Research has shown that many patients in the United States present to the ED with gastrointestinal (GI) complaints, but these problems can often lead to inefficient and expensive testing. “In many cases, patients come to the ED with abdominal pain that is non-specific,” explains Andrew C. Meltzer, MD. “Even after diagnostic tests are ordered, ED patients are frequently discharged with a diagnosis of non-specific abdominal pain.” In previous studies, investigators have found that there appears to be a link between GI disorders and psychiatric disorders.
The Role of Mental Health
Some researchers have theorized that depression and anxiety can be attributed to many cases of non-specific abdominal pain, but few analyses have explored this association in greater detail. To address this issue, Dr. Meltzer and colleagues had a study published in the Western Journal of Emergency Medicine.
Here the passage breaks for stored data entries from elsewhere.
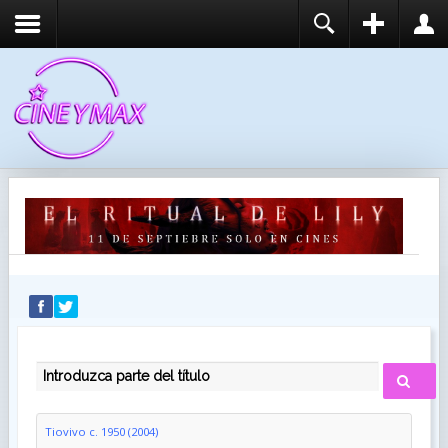
REGISTER
LOGIN
You need to enable user registration from User
USUARIO
Manager/Options in the backend of Joomla before
this module will activate.
CONTRASEÑA
RECUÉRDEME
IDENTIFICARSE
¿Recordar usuario?
¿Recordar contraseña?
INTRODUZCA PARTE DEL TÍTULO
Tiovivo c. 1950 (2004)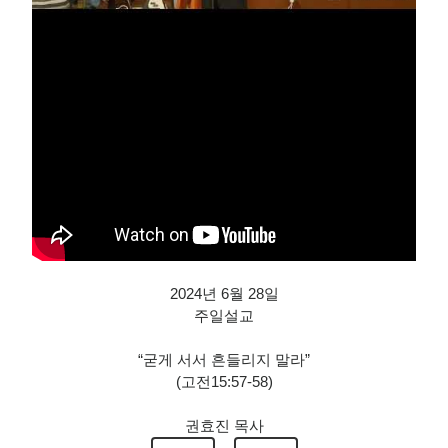
2024년 6월 28일
주일설교
“굳게 서서 흔들리지 말라”
(고전15:57-58)
권효진 목사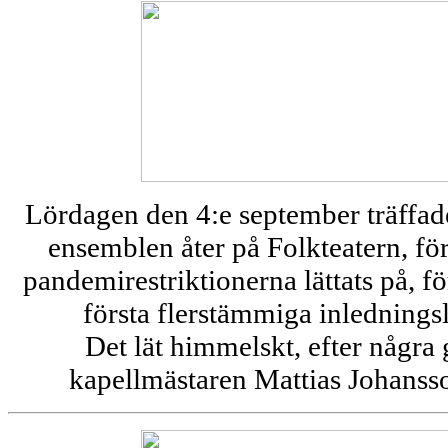
Lördagen den 4:e september träffad
ensemblen åter på Folkteatern, för
pandemirestriktionerna lättats på, 
första flerstämmiga inledningsl
Det lät himmelskt, efter någr
kapellmästaren Mattias Johanss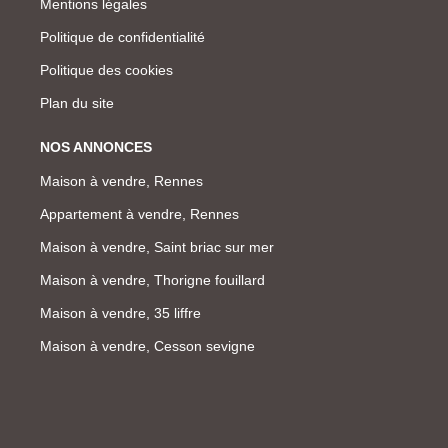
Mentions légales
Politique de confidentialité
Politique des cookies
Plan du site
NOS ANNONCES
Maison à vendre, Rennes
Appartement à vendre, Rennes
Maison à vendre, Saint briac sur mer
Maison à vendre, Thorigne fouillard
Maison à vendre, 35 liffre
Maison à vendre, Cesson sevigne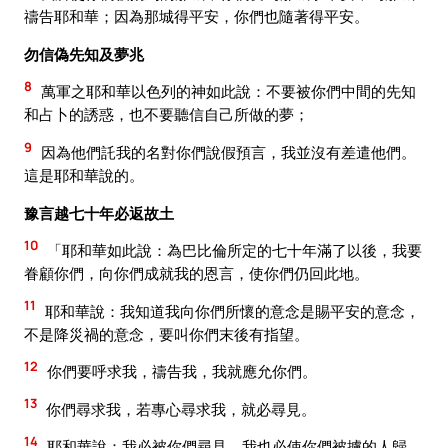
禱告耶和華；因為那城得平安，你們也隨著得平安。
勿信偽先知及夢兆
8
萬軍之耶和華以色列的神如此說：不要被你們中間的先知
和占卜的誘惑，也不要聽信自己所做的夢；
9
因為他們託我的名對你們說假預言，我並沒有差遣他們。
這是耶和華說的。
豫言越七十年必返故土
10
「耶和華如此說：為巴比倫所定的七十年滿了以後，我要
眷顧你們，向你們成就我的恩言，使你們仍回此地。
11
耶和華說：我知道我向你們所懷的意念是賜平安的意念，
不是降災禍的意念，要叫你們末後有指望。
12
你們要呼求我，禱告我，我就應允你們。
13
你們尋求我，若專心尋求我，就必尋見。
14
耶和華說：我必被你們尋見，我也必使你們被擄的人歸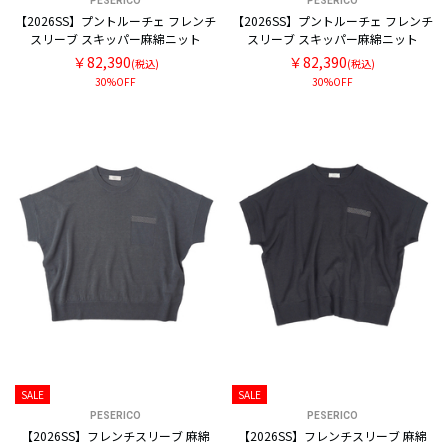
PESERICO
PESERICO
【2026SS】プントルーチェ フレンチ
【2026SS】プントルーチェ フレンチ
スリーブ スキッパー麻綿ニット
スリーブ スキッパー麻綿ニット
￥82,390
￥82,390
(税込)
(税込)
30%OFF
30%OFF
SALE
SALE
PESERICO
PESERICO
【2026SS】フレンチスリーブ 麻綿
【2026SS】フレンチスリーブ 麻綿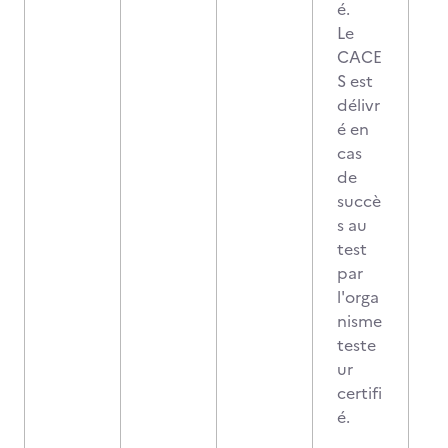
é.
Le
CACE
S est
délivr
é en
cas
de
succè
s au
test
par
l'orga
nisme
teste
ur
certifi
é.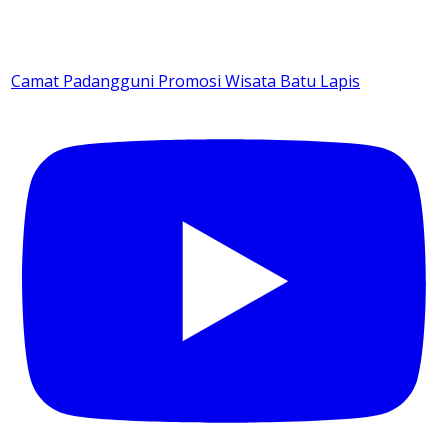
Camat Padangguni Promosi Wisata Batu Lapis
The study sought to determine if repeat ED use among patients with non-specific abdominal pain might be associated with a diagnosis of moderate to severe depressive disorder. Identifying patients who may clinically benefit from targeted psychiatric screening may help improve their quality of life and enable clinicians to use diagnostic tests more efficiently.
For the study, 987 ED patients were screened for major depression during weekday daytime hours using the Patient Health Questionnaire-9 (PHQ-9), a depression screening tool that has been validated in previous research. Each study participant was classified as having no depression, mild depression, or moderate-to-severe depression based on their PHQ-9 results. According to the results, about 62% of patients with non-specific abdominal pain who had moderate or severe depression—defined as scoring a 10 or higher on the PHQ-9—had at least one visit to the ED for the same complaint within a 1-year period (Table 1). That percentage dropped to about 29% for patients with non-specific abdominal pain who had no depression, defined as scoring less than 5 on the PHQ-9.
“Our analysis also showed that, on average, patients with non-specific abdominal pain with moderate or severe depression had 3.76 visits per year, compared with 2.19 visits per year for those with abdominal pain and mild depression and 2.07 visits per year if patients had a negative depression screening on the PHQ-9,” says Dr. Meltzer (Table 2). “These findings illustrate the importance of finding new diagnostic and therapeutic strategies to care for these patients.”
Public Health Implications
According to the study, understanding the association between non-specific abdominal pain, serial ED visits, and depression may have significant public health implications. The observed associations may be due to the fact that patients who return to the ED on multiple occasions are more likely to have a chronic medical condition. In addition, functional GI disorders, such as IBS, dyspepsia, and others, have been shown in studies to be strongly associated with psychiatric disorders like depression and anxiety.
The study team also reported that depressed patients may be less likely than those without depression to have access to healthcare at sites other than EDs. Research shows that EDs are relatively easy healthcare access points when compared with other mental health services. “In general,” Dr. Meltzer says, “depressed patients may be more likely to use the ED for all of their healthcare needs.” As non-specific abdominal pain goes unresolved, patients may repeatedly visit the ED when psychiatric or psychosocial stressors worsen.
Other reasons may also be part of the problem, according to the study. For example, the non-specific abdominal pain that patients experience may be a form of somatization, which occurs when physical symptoms are misattributed to medical rather than psychiatric causes. Known risk factors for somatoform disorders include (among others):
♦ Lower socioeconomic status.
♦ Limited education.
♦ Social dysfunction.
Patients with depressive illnesses commonly describe their psychological distress in physical terms. When these patients do not appear to have any emergent medical illness after being examined by a physician, they may be discharged without addressing the psychiatric root of their visit. When psychiatric symptoms go unaddressed, patients may revisit EDs without an appropriate diagnosis.
“More studies are needed to confirm the associations observed in our study and to determine how best to manage abdominal pain,” says Dr. Meltzer. “In the future, it’s hoped that predictive models will be developed and tested to help clinicians determine which patients are likely visiting the ED repeatedly because of mental illness rather than their non-specific abdominal pain. In the meantime, clinicians should consider depression as a possible cause of this pain. They should also think about screening patients who have visited the ED multiple times for non-specific abdominal pain for depression.”